Cependant, après la réduction de moitié en avril 2024, le Bitcoin n’a augmenté que de son sommet historique de 60 000 dollars à 126 000 dollars, avec un gain bien inférieur à celui des cycles précédents, et les altcoins restent faibles. La liquidité macroéconomique et les variables politiques deviennent en réalité des points d’ancrage plus sensibles pour le marché. Surtout après l’entrée massive des ETF spot, des fonds institutionnels et des instruments financiers traditionnels, une question est répétée :

Le cycle de quatre ans du marché crypto existe-t-il encore ?

Pour cela, nous avons invité sept professionnels expérimentés du domaine des cryptomonnaies pour une discussion allant de l’optimisme à la prudence, et des prévisions de marché haussier ou baissier. Ils sont :

  • Jason|Fondateur de NDV Capital :

Auparavant responsable des investissements en Chine pour le family office de Joe Tsai, fondateur d’Alibaba, impliqué dans le premier et le second marché. Son style d’investissement combine la rigueur du marché primaire et la liquidité du marché secondaire. Son premier fonds a réalisé un rendement absolu d’environ 275 % en 23 mois, a complètement sorti ses positions, et en tant que fonds ouvert, a permis à tous les investisseurs de réaliser des profits.

  • Ye Su|Co-fondateur d’ArkStream Capital :

Au cours des huit dernières années, il a investi dans plus de cent entreprises et projets comme Aave, Filecoin, Ethena, en tant qu’investisseur institutionnel opportuniste.

  • Jack Yi|Fondateur de Liquid Capital :

Se concentrant sur la position réelle et la stratégie de trading, il s’intéresse à la valeur de la répartition des actifs principaux, stablecoins et écosystèmes d’échanges à différentes phases du cycle.

  • James|Fondateur de DFG :

Gère actuellement plus d’un milliard de dollars d’actifs, a investi précocement dans LedgerX, Ledger, Coinlist, Circle, et est un investisseur et supporter précoce de protocoles comme Bitcoin, Ethereum, Solana, Uniswap.

  • Joanna Liang|Co-fondatrice de Jsquare Fund :

Entrepreneure et investisseuse née dans les années 90, gère actuellement plus de 200 millions de dollars d’actifs, et exploite un fonds LP de 50 millions de dollars ; elle a investi dans plusieurs projets phares comme Pudgy Penguins, Circle, Amber Group, Render Network.
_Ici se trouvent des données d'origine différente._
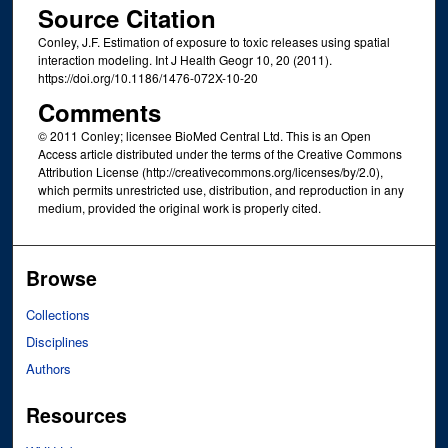
Source Citation
Conley, J.F. Estimation of exposure to toxic releases using spatial
interaction modeling. Int J Health Geogr 10, 20 (2011).
https://doi.org/10.1186/1476-072X-10-20
Comments
© 2011 Conley; licensee BioMed Central Ltd. This is an Open
Access article distributed under the terms of the Creative Commons
Attribution License (http://creativecommons.org/licenses/by/2.0),
which permits unrestricted use, distribution, and reproduction in any
medium, provided the original work is properly cited.
Browse
Collections
Disciplines
Authors
Resources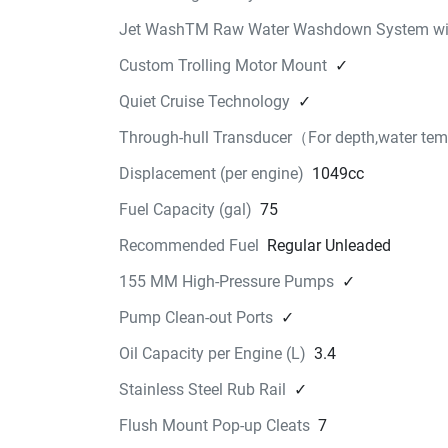
Jet WashTM Raw Water Washdown System wit
Custom Trolling Motor Mount
✓
Quiet Cruise Technology
✓
Through-hull Transducer（For depth,water te
Displacement (per engine)
1049cc
Fuel Capacity (gal)
75
Recommended Fuel
Regular Unleaded
155 MM High-Pressure Pumps
✓
Pump Clean-out Ports
✓
Oil Capacity per Engine (L)
3.4
Stainless Steel Rub Rail
✓
Flush Mount Pop-up Cleats
7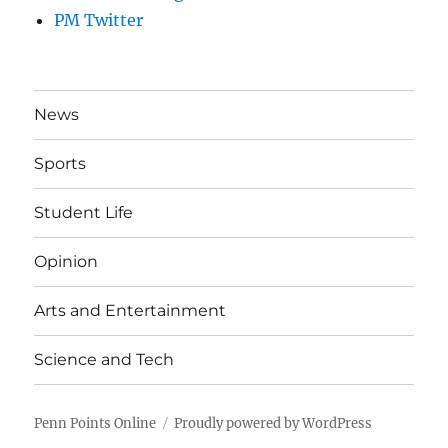
PM Twitter
News
Sports
Student Life
Opinion
Arts and Entertainment
Science and Tech
Penn Points Online
Proudly powered by WordPress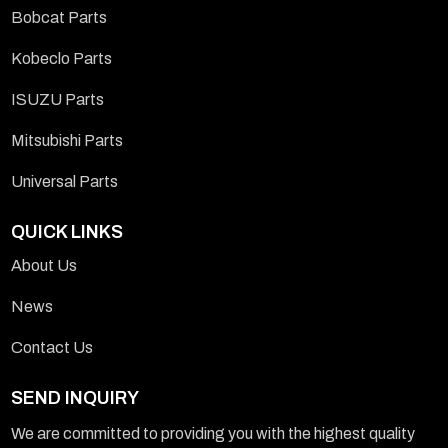
Bobcat Parts
Kobeclo Parts
ISUZU Parts
Mitsubishi Parts
Universal Parts
QUICK LINKS
About Us
News
Contact Us
SEND INQUIRY
We are committed to providing you with the highest quality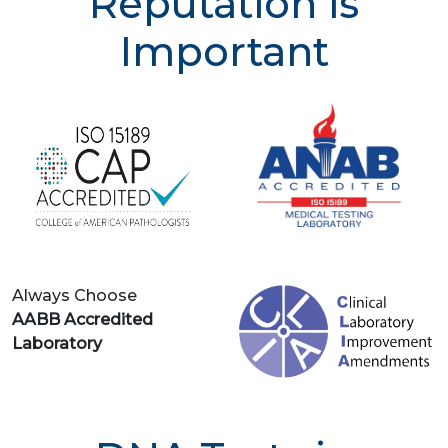
Reputation is
Important
Always Choose
AABB Accredited
Laboratory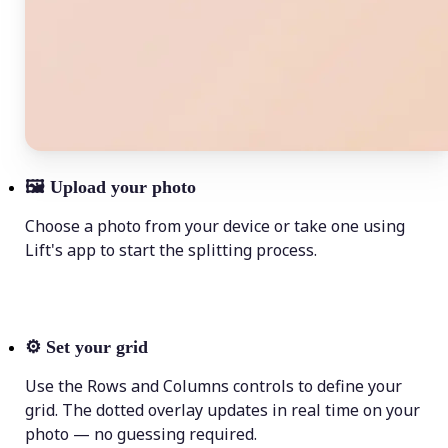
🖼
Upload your photo
Choose a photo from your device or take one using
Lift's app to start the splitting process.
⚙️
Set your grid
Use the Rows and Columns controls to define your
grid. The dotted overlay updates in real time on your
photo — no guessing required.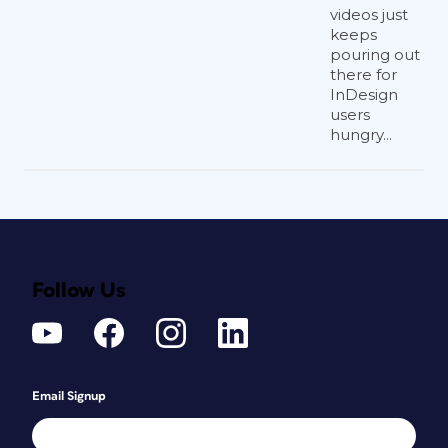
videos just
keeps
pouring out
there for
InDesign
users
hungry...
Follow Us
Email Signup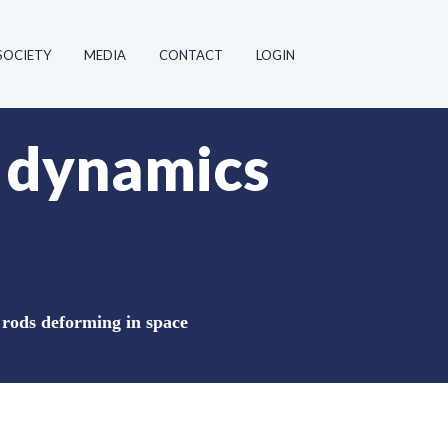
SOCIETY
MEDIA
CONTACT
LOGIN
e dynamics
 rods deforming in space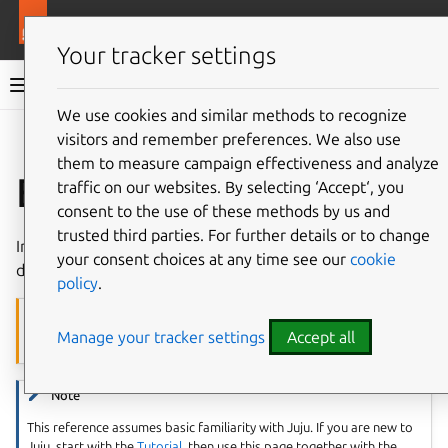
More resources
Juju
Your tracker settings
Juju documentation
We use cookies and similar methods to recognize
visitors and remember preferences. We also use
Give feedback
them to measure campaign effectiveness and analyze
Equinix Metal
traffic on our websites. By selecting ‘Accept‘, you
consent to the use of these methods by us and
trusted third parties. For further details or to change
In Juju,
Equinix Metal
is a
machine cloud
and works as
your consent choices at any time see our
cookie
described below.
policy
.
Caution
Manage your tracker settings
Accept all
Equinix Metal has been sunsetted
.
Note
This reference assumes basic familiarity with Juju. If you are new to
Juju, start with the
Tutorial
, then use this page together with the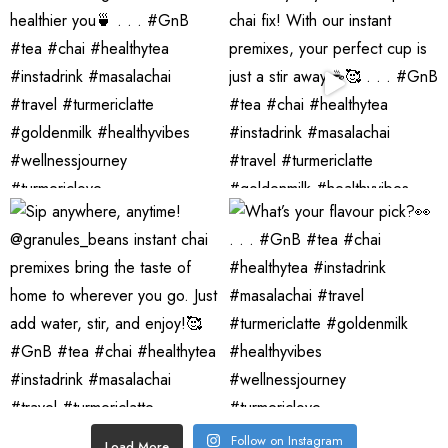
Follow on Instagram
Load More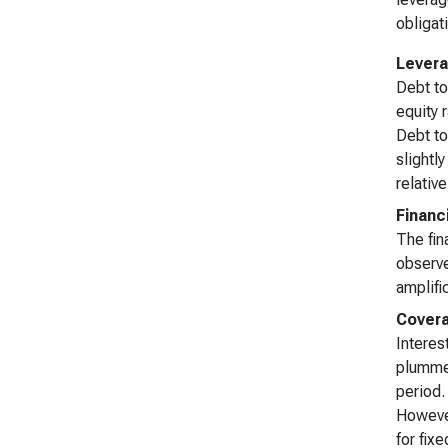
obligat
Levera
Debt to
equity 
Debt to
slightl
relativ
Financ
The fin
observe
amplifi
Covera
Interes
plummet
period.
However
for fix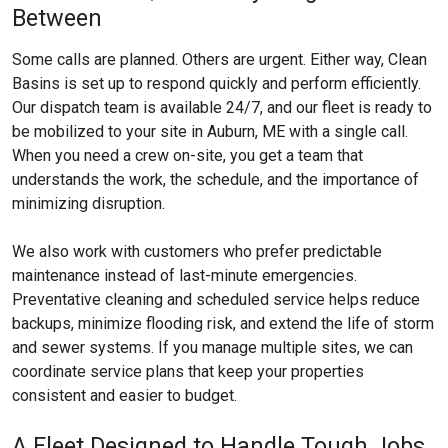
Between
Some calls are planned. Others are urgent. Either way, Clean
Basins is set up to respond quickly and perform efficiently.
Our dispatch team is available 24/7, and our fleet is ready to
be mobilized to your site in Auburn, ME with a single call.
When you need a crew on-site, you get a team that
understands the work, the schedule, and the importance of
minimizing disruption.
We also work with customers who prefer predictable
maintenance instead of last-minute emergencies.
Preventative cleaning and scheduled service helps reduce
backups, minimize flooding risk, and extend the life of storm
and sewer systems. If you manage multiple sites, we can
coordinate service plans that keep your properties
consistent and easier to budget.
A Fleet Designed to Handle Tough Jobs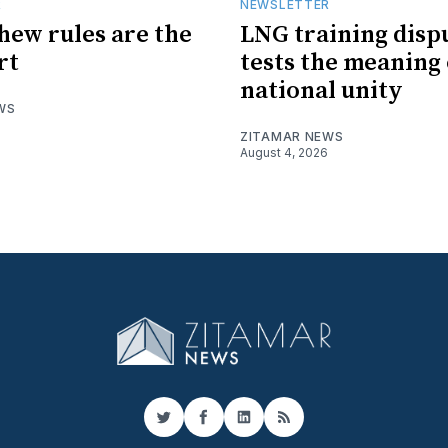
R
NEWSLETTER
hew rules are the
LNG training disp
rt
tests the meaning 
national unity
WS
ZITAMAR NEWS
August 4, 2026
Twitter
Facebook
LinkedIn
RSS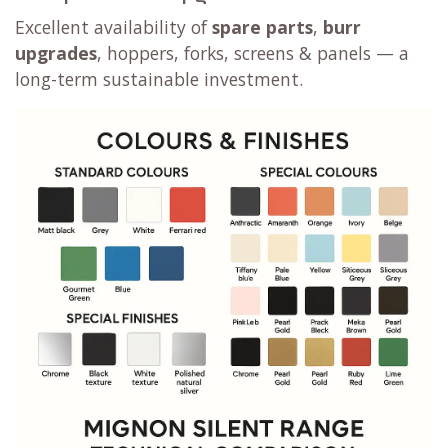
Excellent availability of
spare parts
,
burr
upgrades
, hoppers, forks, screens & panels — a
long-term sustainable investment.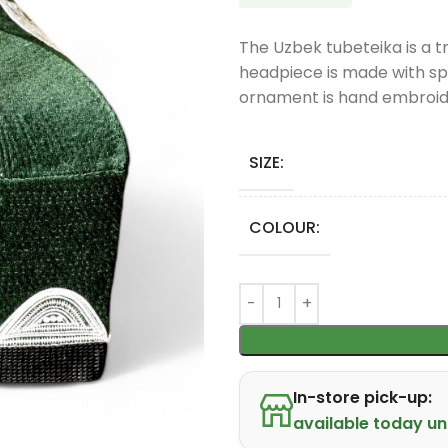
The Uzbek tubeteika is a tr
headpiece is made with spe
ornament is hand embroide
SIZE:
COLOUR:
In-store pick-up:
available today unt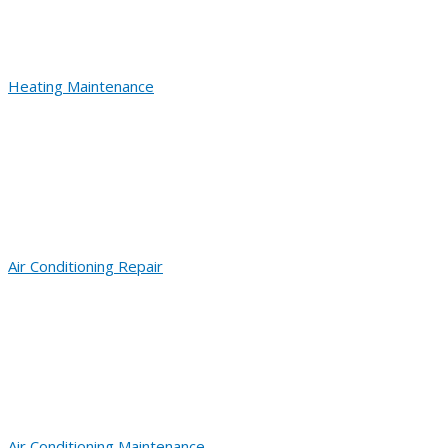
Heating Maintenance
Air Conditioning Repair
Air Conditioning Maintenance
  • Bruce|Fondateur de Maitong MSX :

Avec une expérience dans l’exploitation minière, il juge le potentiel de profit à long terme et les risques du marché crypto en se basant sur le coût minier, le cycle de retour et la maturité de l’industrie.
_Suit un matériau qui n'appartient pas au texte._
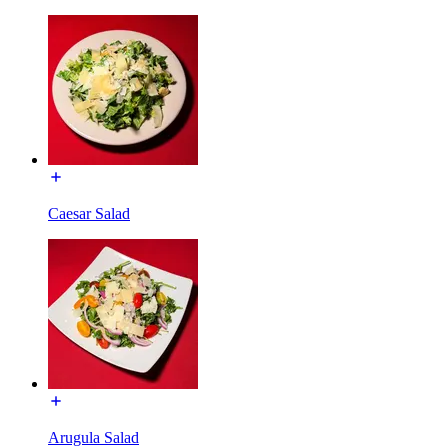
Caesar Salad
Arugula Salad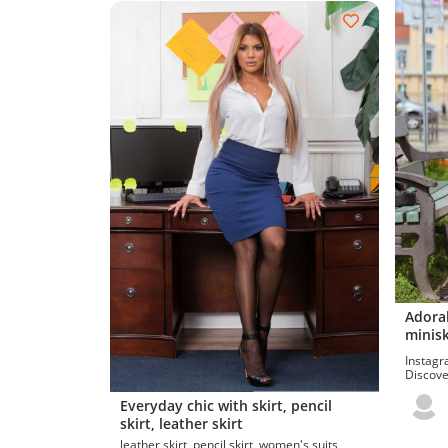
Adorab
minisk
Instagr
Discover
leggings
Everyday chic with skirt, pencil
skirt, leather skirt
leather skirt, pencil skirt, women's suits,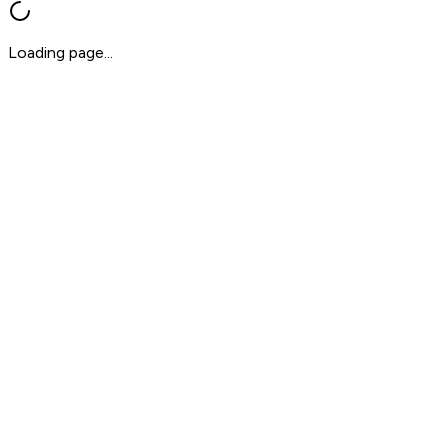
Loading page...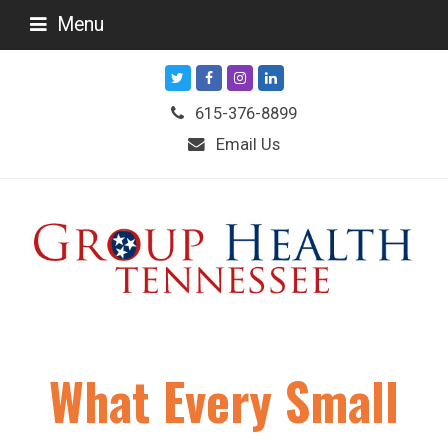
Menu
Twitter
Facebook
Instagram
LinkedIn
615-376-8899
Email Us
What Every Small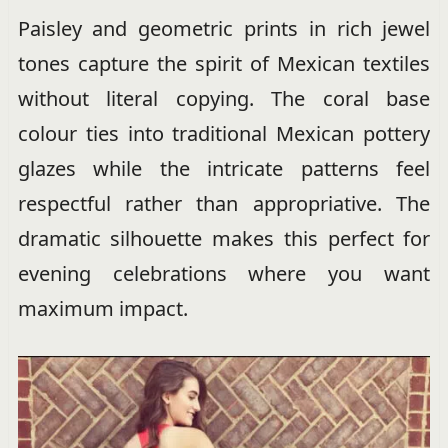
Paisley and geometric prints in rich jewel
tones capture the spirit of Mexican textiles
without literal copying. The coral base
colour ties into traditional Mexican pottery
glazes while the intricate patterns feel
respectful rather than appropriative. The
dramatic silhouette makes this perfect for
evening celebrations where you want
maximum impact.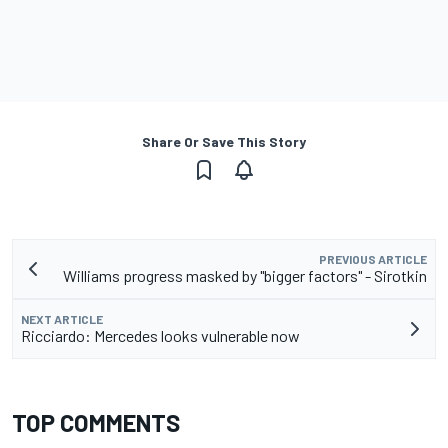
Share Or Save This Story
PREVIOUS ARTICLE
Williams progress masked by "bigger factors" - Sirotkin
NEXT ARTICLE
Ricciardo: Mercedes looks vulnerable now
TOP COMMENTS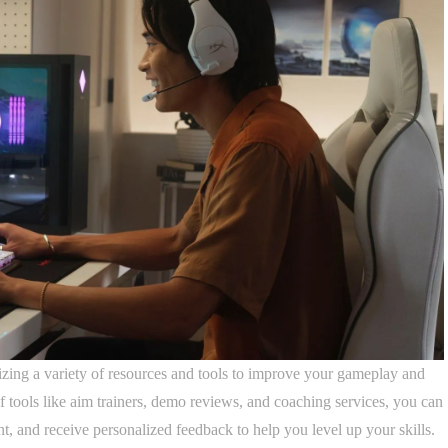
izing a variety of resources and tools to improve your gameplay and
f tools like aim trainers, demo reviews, and coaching services, you can
, and receive personalized feedback to help you level up your skills.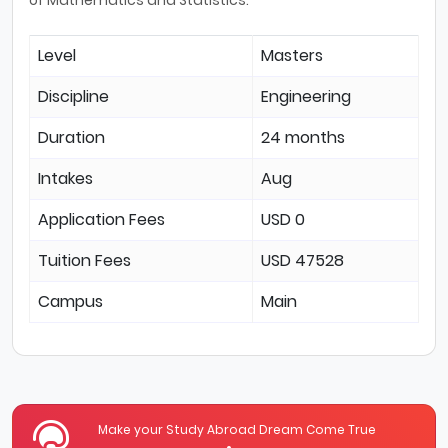
Level
Masters
Discipline
Engineering
Duration
24 months
Intakes
Aug
Application Fees
USD 0
Tuition Fees
USD 47528
Campus
Main
Make your Study Abroad Dream Come True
  • CryptoPainter|Analyste de données crypto :

Utilise principalement les données on-chain et les indicateurs techniques, combinés aux caractéristiques des cycles historiques, pour quantifier les phases et les points d’inflexion du marché.
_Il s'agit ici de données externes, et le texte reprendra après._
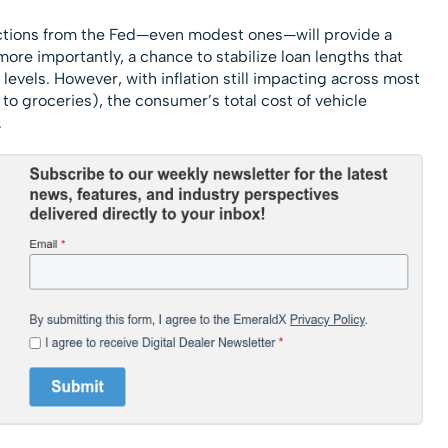
ductions from the Fed—even modest ones—will provide a
ore importantly, a chance to stabilize loan lengths that
evels. However, with inflation still impacting across most
o groceries), the consumer’s total cost of vehicle
.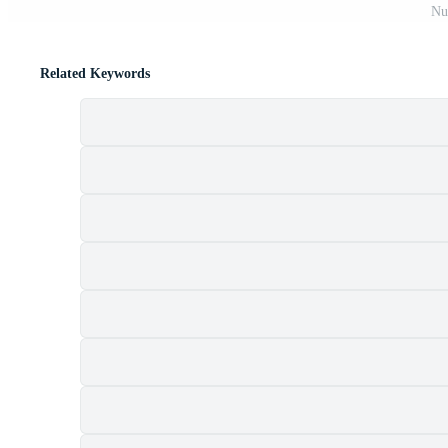
Nu
Related Keywords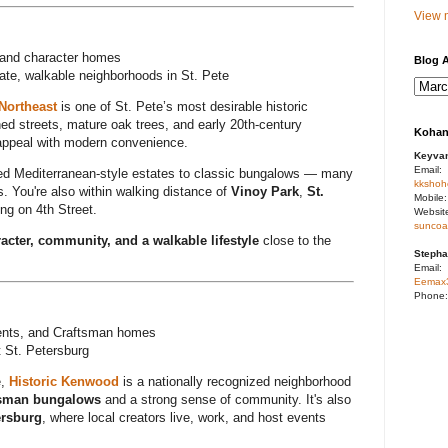
View m
, and character homes
Blog A
tate, walkable neighborhoods in St. Pete
Northeast
is one of St. Pete’s most desirable historic
ned streets, mature oak trees, and early 20th-century
Kohan
b appeal with modern convenience.
Keyva
Email:
red Mediterranean-style estates to classic bungalows — many
kkshoh
. You're also within walking distance of
Vinoy Park
,
St.
Mobile
ng on 4th Street.
Websit
suncoa
acter, community, and a walkable lifestyle
close to the
Stepha
Email:
Eemax
Phone
ents, and Craftsman homes
t St. Petersburg
e,
Historic Kenwood
is a nationally recognized neighborhood
tsman bungalows
and a strong sense of community. It's also
ersburg
, where local creators live, work, and host events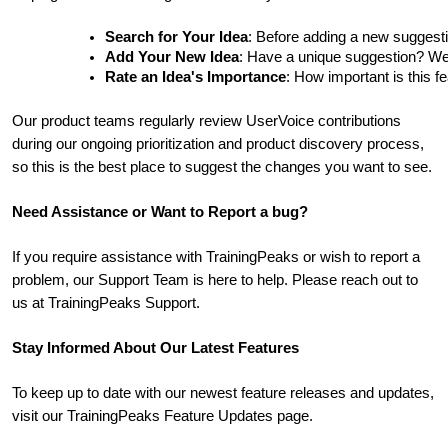
Search for Your Idea
: Before adding a new suggesti
Add Your New Idea
: Have a unique suggestion? We'd 
Rate an Idea's Importance
: How important is this f
Our product teams regularly review UserVoice contributions
during our ongoing prioritization and product discovery process,
so this is the best place to suggest the changes you want to see.
Need Assistance or Want to Report a bug?
If you require assistance with TrainingPeaks or wish to report a
problem, our Support Team is here to help. Please reach out to
us at TrainingPeaks Support.
Stay Informed About Our Latest Features
To keep up to date with our newest feature releases and updates,
visit our TrainingPeaks Feature Updates page.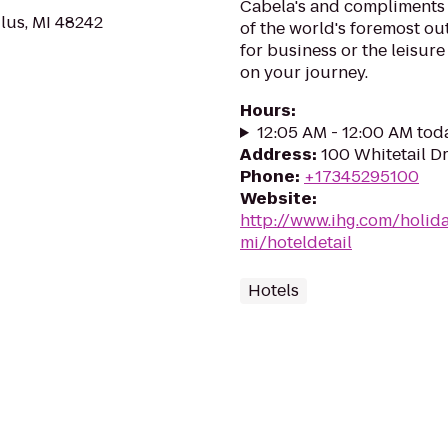
Cabela's and compliments 
us, MI 48242
of the world's foremost outf
for business or the leisure
on your journey.
Hours
:
12:05 AM - 12:00 AM tod
Address
:
100 Whitetail Dr
Phone
:
+17345295100
Website
:
http://www.ihg.com/holid
mi/hoteldetail
Hotels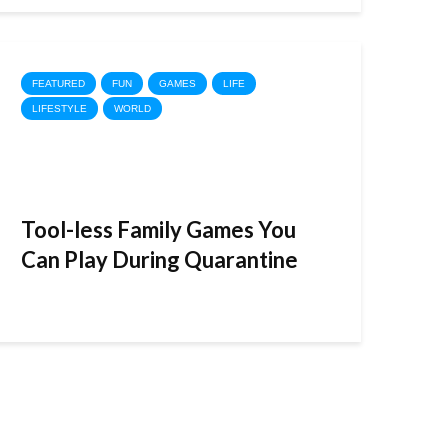
FEATURED
FUN
GAMES
LIFE
LIFESTYLE
WORLD
Tool-less Family Games You
Can Play During Quarantine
1. Qu’est-ce que le « cycle de quatre ans » dont nous parlons ?

Avant de discuter de l’éventuelle « invalidité » du cycle, il faut d’abord clarifier une question préalable :

À quoi fait référence précisément notre « cycle de quatre ans » ?

Selon le consensus général des intervenants, le cycle traditionnel de quatre ans est principalement entraîné par la réduction de moitié du Bitcoin environ tous les quatre ans. La réduction de moitié signifie une baisse de l’offre nouvelle, un changement dans le comportement des mineurs, et à long terme, un soutien au centre de prix, ce qui constitue la partie la plus fondamentale et mathématiquement fondée de la narration du « cycle de quatre ans ».

Cependant, certains intervenants intègrent le cycle crypto dans un cadre financier plus large. Jason, fondateur de NDV, pense que le cycle de quatre ans est en réalité un modèle à double roue, combinant cycle politique + cycle de liquidité, et pas seulement une simple règle de code de réduction de moitié. La notion de « quatre ans » coïncide fortement avec le cycle électoral américain et le rythme de relâchement de la liquidité par les banques centrales mondiales. Auparavant, on ne regardait que la réduction de moitié, la considérant comme la seule variable, car chaque cycle ajoutait beaucoup de Bitcoin. Mais maintenant, avec l’approbation des ETF spot, le Bitcoin est intégré dans une série d’actifs macroéconomiques, la vitesse d’expansion du bilan de la Fed et la croissance du M2 mondial deviennent les véritables facteurs déterminants du cycle. Donc, selon lui, le cycle de quatre ans est essentiellement un cycle de liquidité fiduciaire. En pensant simplement à l’impact de l’offre du point de vue mathématique, ce cycle (2024-2028) ne verra l’ajout que de 600 000 BTC, ce qui est insignifiant par rapport à la masse totale d’environ 19 millions, et la pression de vente additionnelle inférieure à 60 milliards de dollars peut facilement être absorbée par Wall Street.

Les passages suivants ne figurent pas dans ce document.